§ Work order:
Without the pictures, set down everything in the listing exactly.

§ Data listing:
↓
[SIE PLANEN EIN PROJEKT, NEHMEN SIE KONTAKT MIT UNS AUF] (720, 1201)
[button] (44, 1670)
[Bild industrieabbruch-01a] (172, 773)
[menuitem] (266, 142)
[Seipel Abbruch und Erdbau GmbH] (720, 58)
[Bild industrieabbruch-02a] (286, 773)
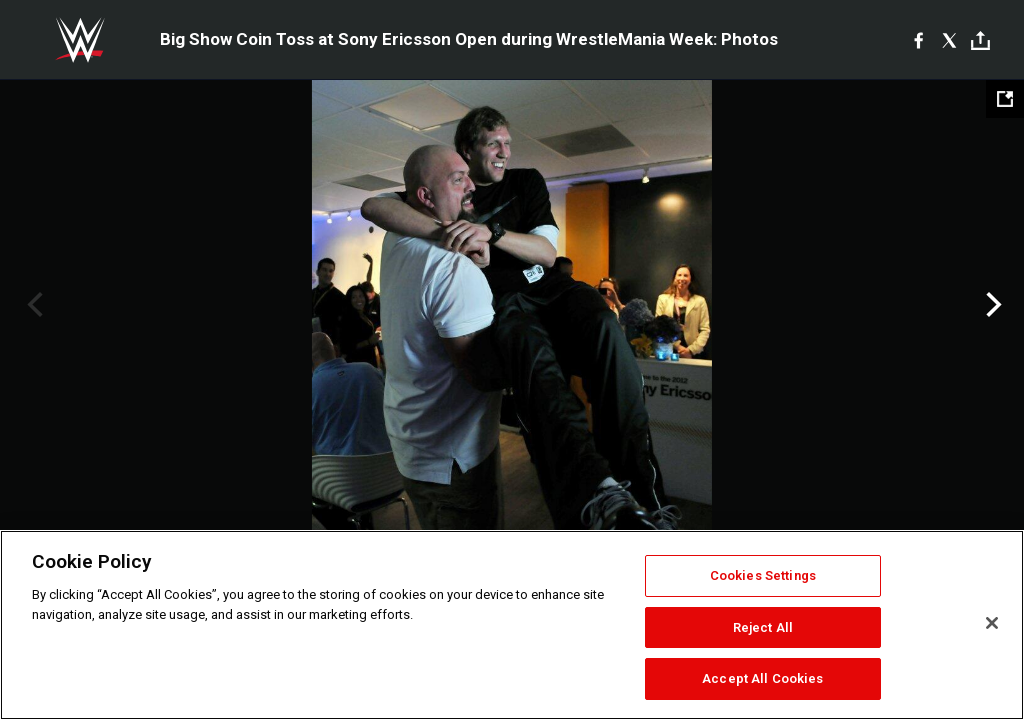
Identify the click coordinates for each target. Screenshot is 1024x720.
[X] (949, 40)
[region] (512, 625)
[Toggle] (980, 40)
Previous (32, 305)
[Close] (992, 623)
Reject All (763, 627)
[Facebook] (918, 40)
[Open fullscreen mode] (1005, 99)
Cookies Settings (763, 575)
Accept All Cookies (762, 678)
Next (991, 305)
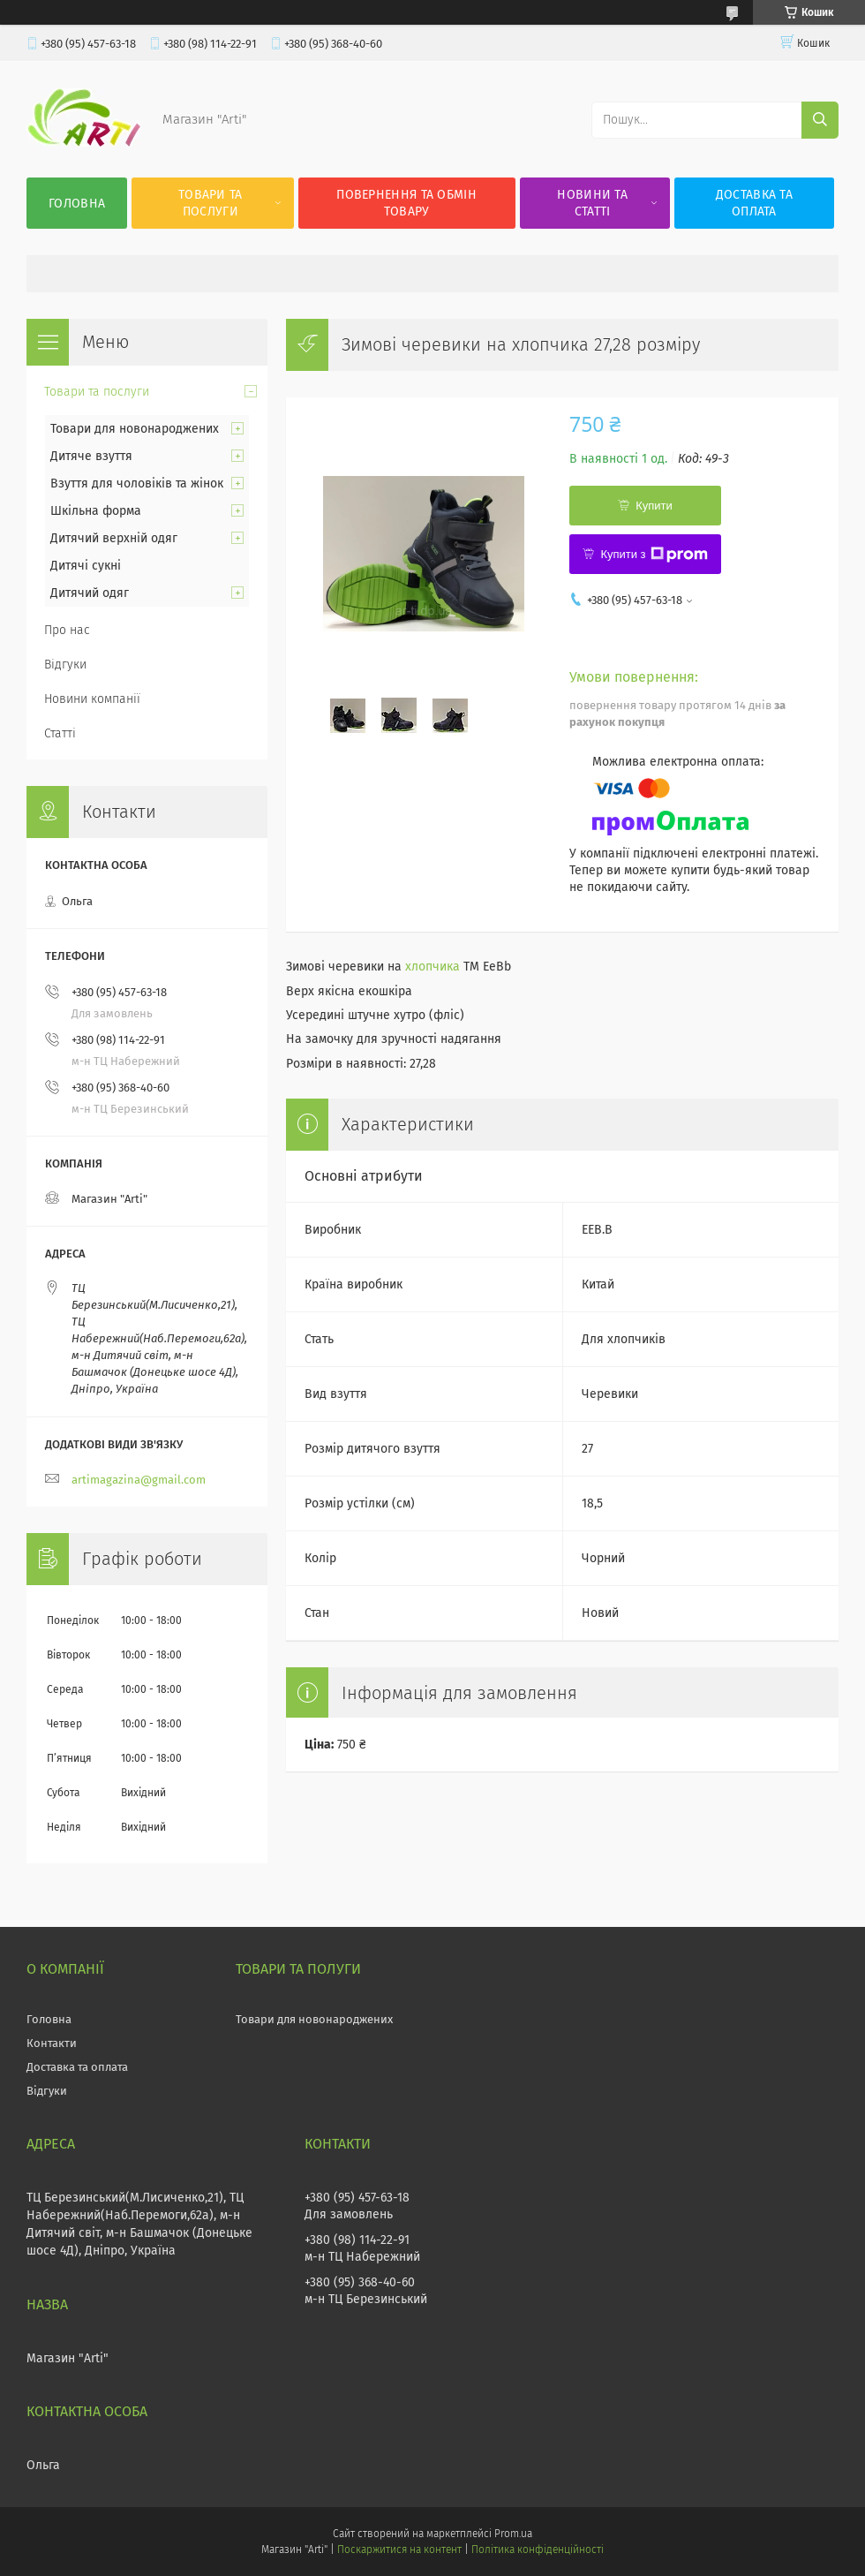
↑
§ Response area:
[SIE PLANEN EIN PROJEKT, NEHMEN SIE KONTAKT MIT UNS AUF] (720, 1201)
[button] (44, 1670)
[Bild industrieabbruch-01a] (172, 773)
[menuitem] (266, 142)
[Seipel Abbruch und Erdbau GmbH] (720, 58)
[Bild industrieabbruch-02a] (286, 773)
Identify the click coordinates for each target. Screenshot is 1024x720.
[X] (949, 40)
[region] (512, 625)
[Toggle] (980, 40)
Previous (32, 305)
[Close] (992, 623)
Reject All (763, 627)
[Facebook] (918, 40)
[Open fullscreen mode] (1005, 99)
Cookies Settings (763, 575)
Accept All Cookies (762, 678)
Next (991, 305)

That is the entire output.